Partie wydadzą miliony, by pozyskać wyborców
Gigantyczne plakaty na ulicach, partyjne reklamy w telewizji i wystawne wyborcze zloty. Politycy nie żałują pieniędzy, by znów zająć fotele w sejmie, a najlepiej w rządzie. Na kampanię wyborczą PO, PiS, SLD i PSL w ciągu zaledwie półtora miesiąca pójdzie ponad 80 mln zł. Kilka milionów do tej puli dorzuci też PJN
– Prowadzimy skrupulatną politykę finansową. Od dawna oszczędzaliśmy na kampanię, a teraz oglądamy dokładnie każdą złotówkę – zaklina się Małgorzata Kidawa-Błońska (54 l.) ze sztabu PO.
Jest co oglądać, bo Platforma zamierza przeznaczyć na swoją kampanię ok. 30 mln zł – cały przysługujący poszczególnym partiom limit wydatków.
Bardziej wstrzemięźliwe finansowo, przynajmniej w deklaracjach, ma być ugrupowania Jarosława Kaczyńskiego (62 l.).
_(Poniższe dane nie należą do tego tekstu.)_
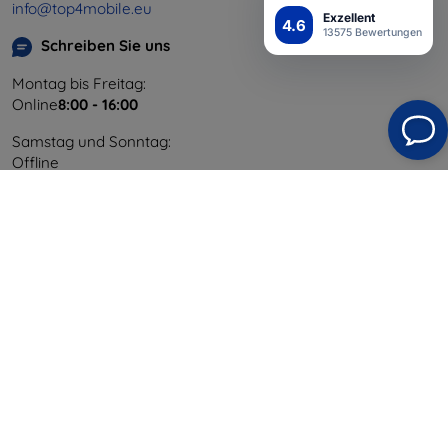
info@top4mobile.eu
Exzellent
4.6
13575 Bewertungen
Schreiben Sie uns
Montag bis Freitag:
Online
8:00 - 16:00
Samstag und Sonntag:
Offline
Einkaufen
Versand & Zahlung
Blog
Cashback
Widerrufsbelehrung
Reklamation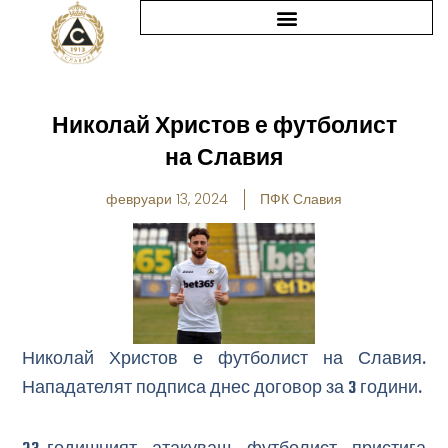
Skip
to
content
Николай Христов е футболист
на Славия
февруари 13, 2024
ПФК Славия
Николай Христов е футболист на Славия.
Нападателят подписа днес договор за 3 години.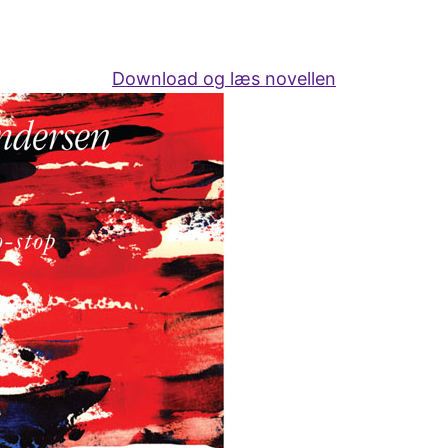
Download og læs novellen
Ale i tak PiS chce wysupłać na wybory całkiem pokaźną sumkę – ponad 20 mln zł. Mniej więcej tyle samo wyda SLD. Skarbnik Sojuszu, Kazimierz Karolczak (37 l.), podkreśla co prawda, że kampania lewicy na szczeblu centralnym będzie o jedną trzecią tańsza niż cztery lata temu, ale swoje dołoży też tzw. teren.
– Brakuje kasy. Subwencje dla partii zostały ograniczone – narzeka Eugeniusz Kłopotek (58 l.) z PSL.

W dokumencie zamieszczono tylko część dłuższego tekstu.